- Year 2022
- NSF Noyce Award # 1757249
- First Name Raúl
- Last Name Orduña Picón
- Institution University of Massachusetts Boston
- Role/Position Postdoctoral Project Director
- Workshop Category Track 4: Noyce Research
- Workshop Disciplines Audience Biological Sciences, Chemistry, Mathematics, Physics
- Target Audience Co-PIs, Evaluators/Education Researchers, Higher Education Institution Administrators, Noyce Master Teachers, Noyce Teaching Fellows, Other Faculty/Staff, Project PIs, Undergraduate and/or Graduate Noyce Scholars
- Topics Track 4 Research Results: Sharing New Findings on Teacher Preparation
- Session Length 30 minutes minutes
Goals
By the end of this workshop participants will have:1.Knowledge of how teachers negotiate contradictions and bring about change2.An understanding of contradictions as sources of change3.An understanding of how the notion of contradictions as sources of change can help pre- and in-service teachers in resolving dilemmas and further developing their practice
Evidence
We will share our work and research related to a longitudinal project on how teachers’ assessment practices change over time. This proposed workshop is designed based on a study about teaching dilemmas as growth points for teacher development (Caspari-Gnann & Sevian, 2022), which was published in Teaching and Teacher Education. The authors of this paper carried out a multi-case study, using activity theory as a framework, to examine contradictions between aspects of the activity of teaching as sources of change in teaching practices. These contradictions served as positive motivators that were able to be characterized as four types of dilemmas that teachers face in their teaching practice: conceptual, pedagogical, cultural, and political dilemmas. The primary data for the study were retrospective interviews from a diverse set of seven teachers who taught math or science at different levels in high-need school districts. Data were analyzed through a process of thinking with theory (Jackson & Mazzei, 2011, 2013) to identify dilemma dimensions and change in teachers’ formative assessment practices. The study demonstrates that conceptualizing contradictions as sources of change to analyze dilemmas provides a change model that illuminates why teachers’ practices develop in certain ways over the course of their careers.
Proposal
The purpose of this workshop is to engage the audience in learning from a longitudinal project’s advancement of both theory and practice through studying how teachers’ assessment practices change over time when they persist in high-need school districts. We will share examples from the design and results of a research study on teaching dilemmas as growth points for teacher development. This proposed workshop will first provide an overview on: (a) how conceptual, pedagogical, cultural, and political dilemmas are theorized as contradictions within teacher activity systems, and (b) how contradictions can be sources of change on teaching formative assessment practices.
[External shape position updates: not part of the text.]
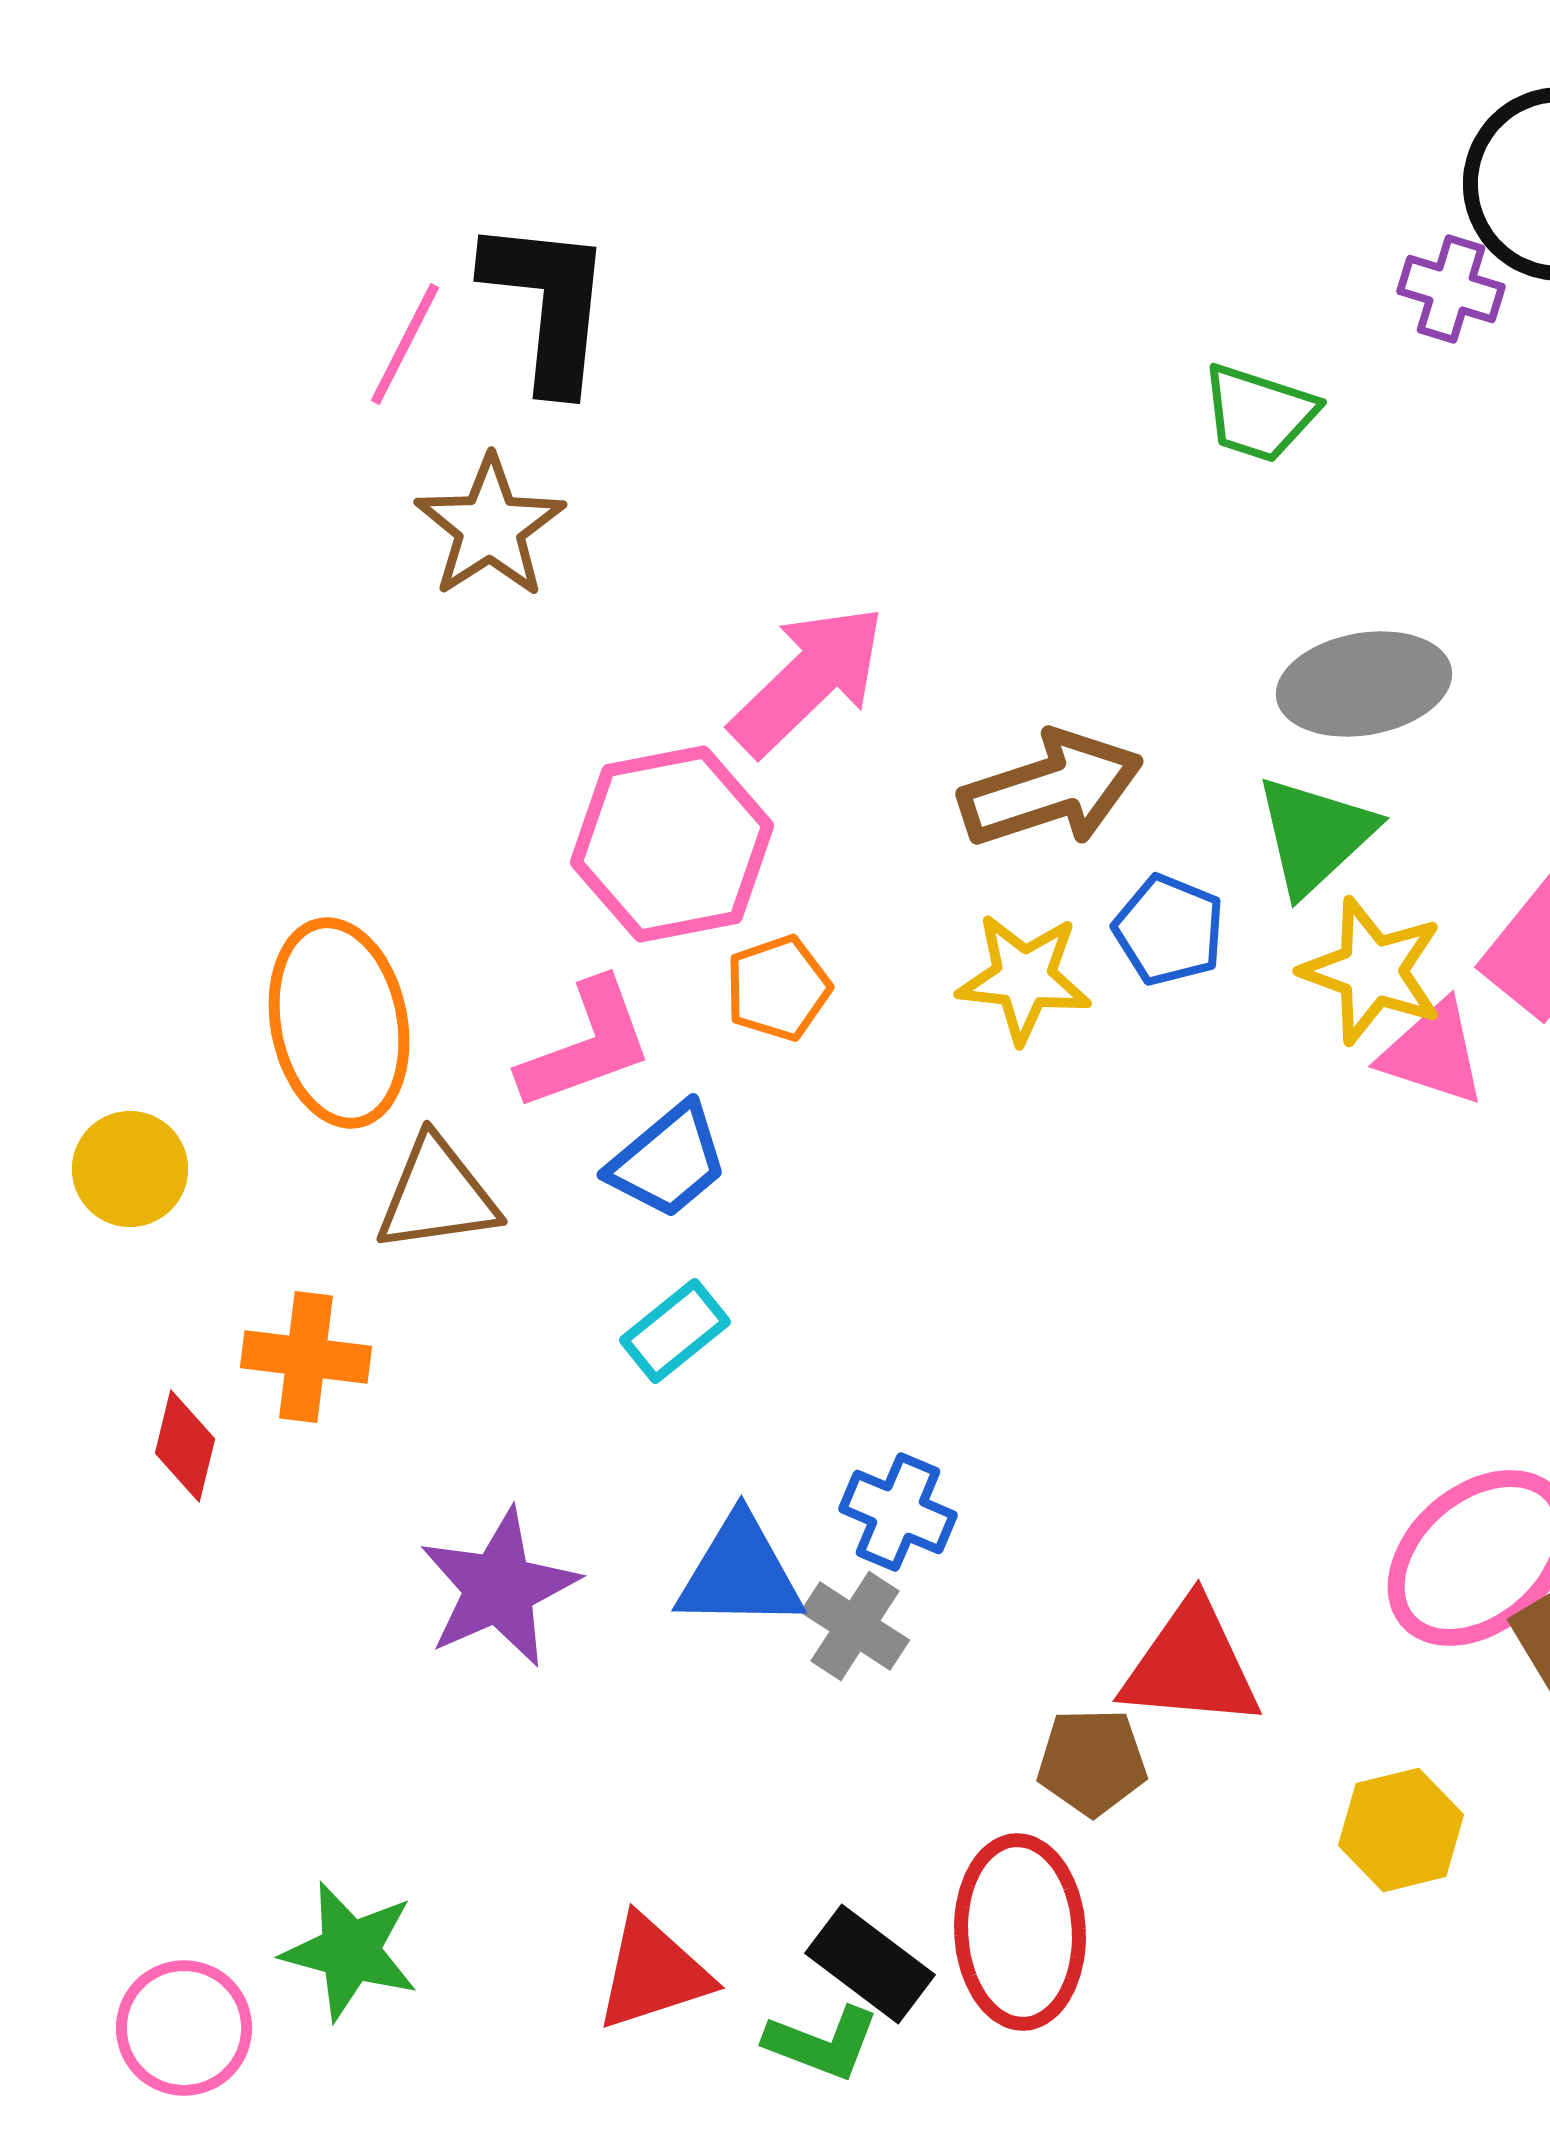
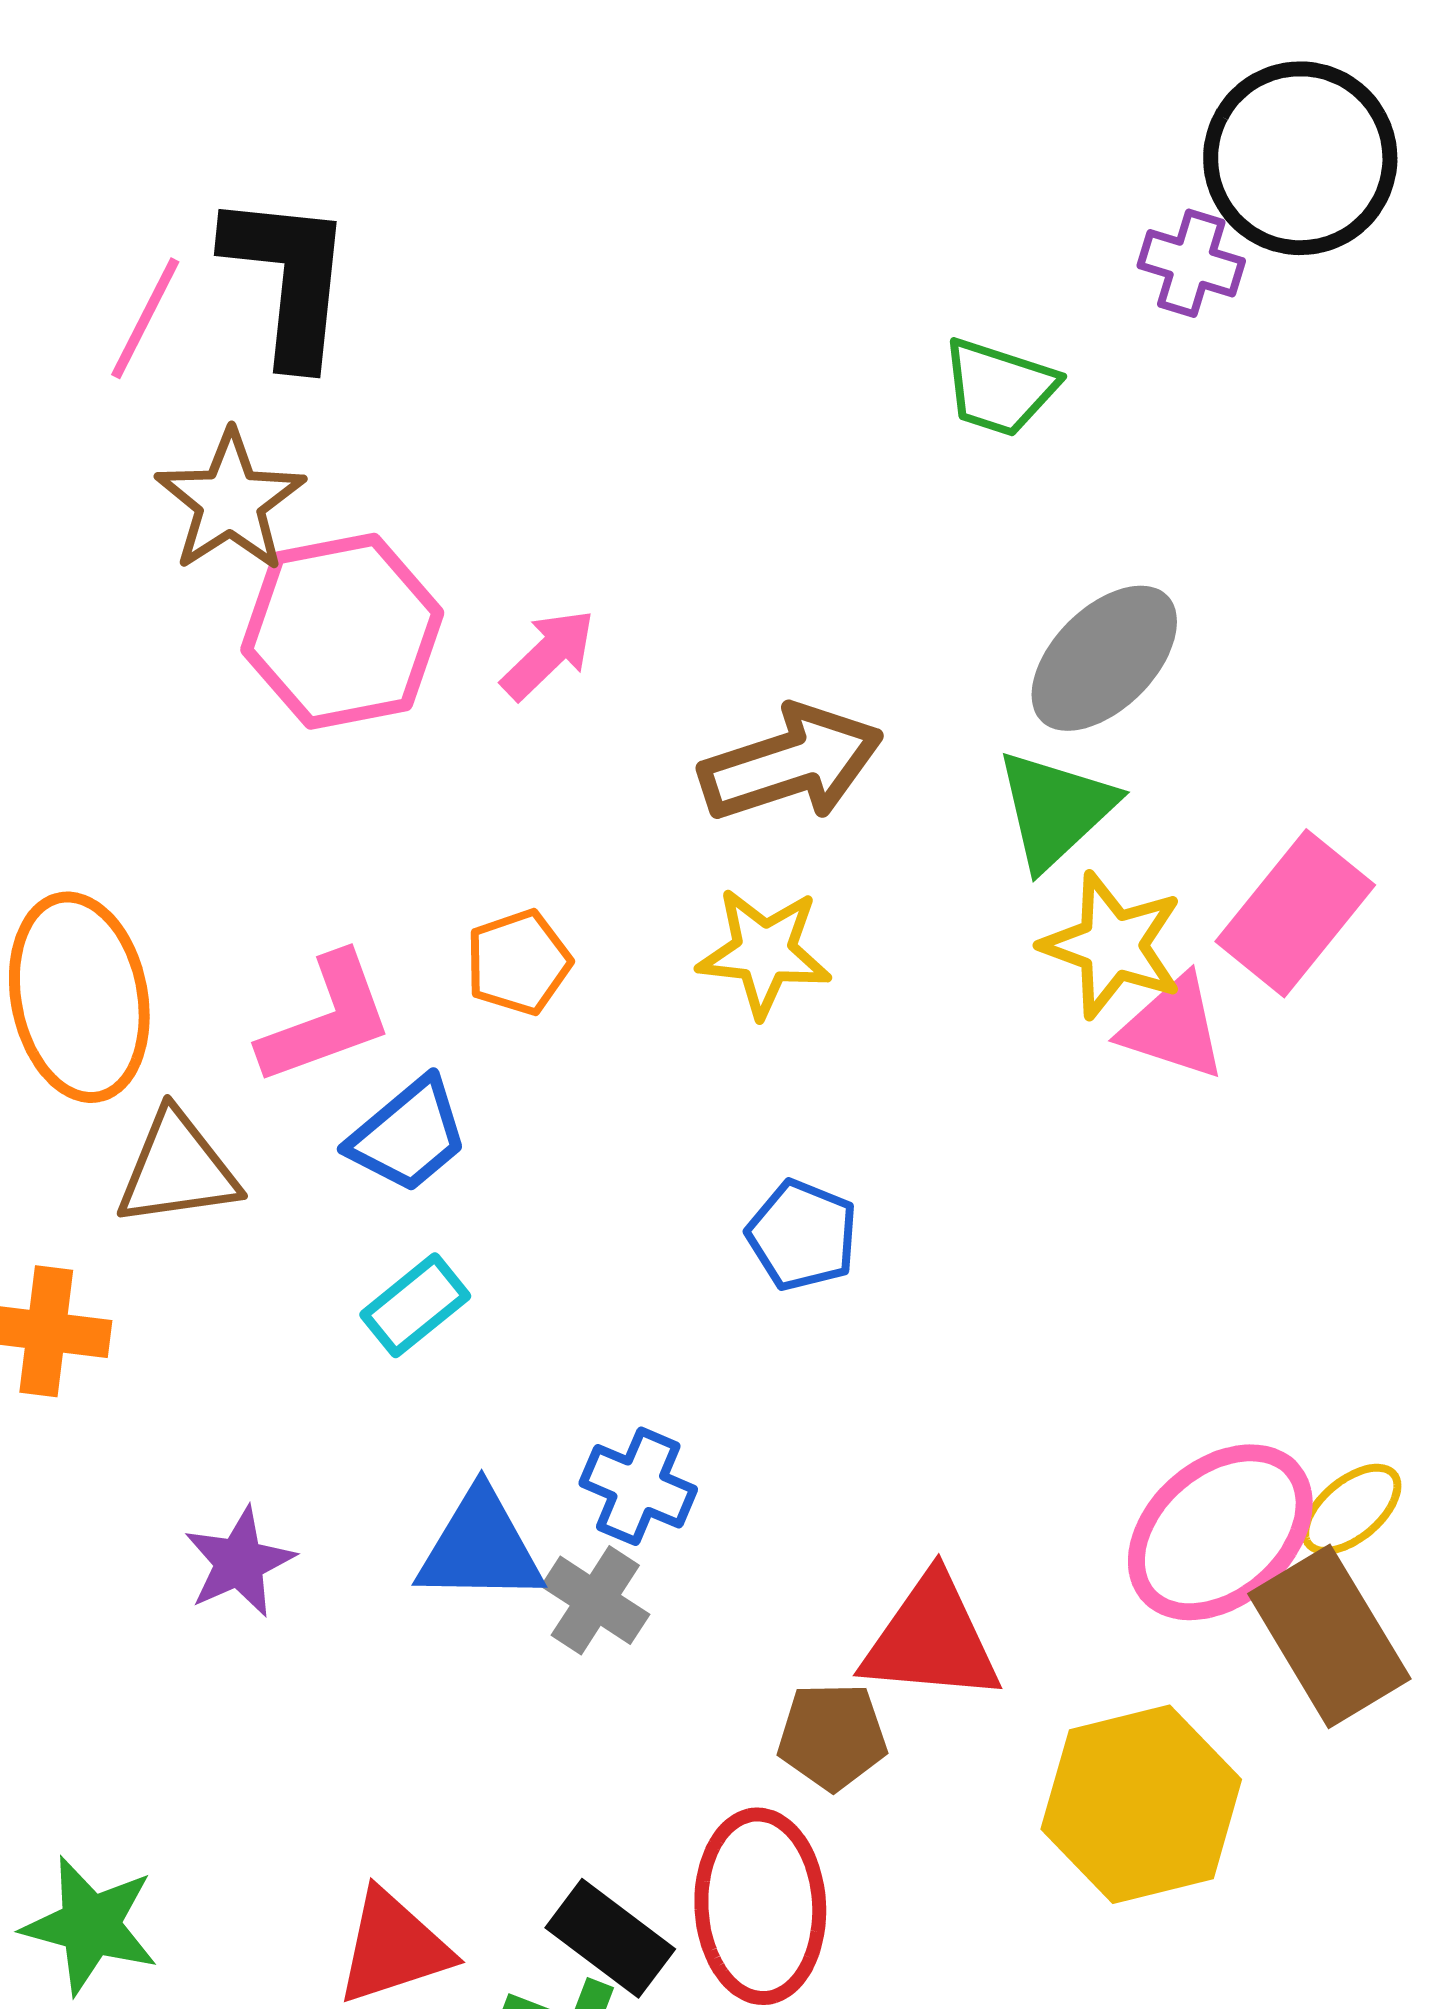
pink arrow: (808, 680) -> (548, 654), size x0.6
gray ellipse: (1364, 684) -> (1104, 658), turned -35
pink hexagon: (672, 844) -> (342, 631), moved
blue pentagon: (1169, 930) -> (802, 1235), moved
purple star: (499, 1588) -> (239, 1562), size x0.7
yellow hexagon: (1401, 1830) -> (1141, 1804), size x1.6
After this overview, we will ask each attendee to choose one dilemma to explore more in depth. Attendees will form small groups based on common dilemmas. The small groups will engage in examining and reflecting on different ways in which teachers negotiated contradictions related to a particular dilemma that emerged from their teaching practice and brought about change. To generate a whole discussion, each small group will share the reasons behind their choice of dilemma, what they learned from examining how teachers negotiated contradictions that led them to change, and their reflections on how the notion of contradictions as sources of change can help pre- and/or in-service teachers in resolving dilemmas and further developing their practice.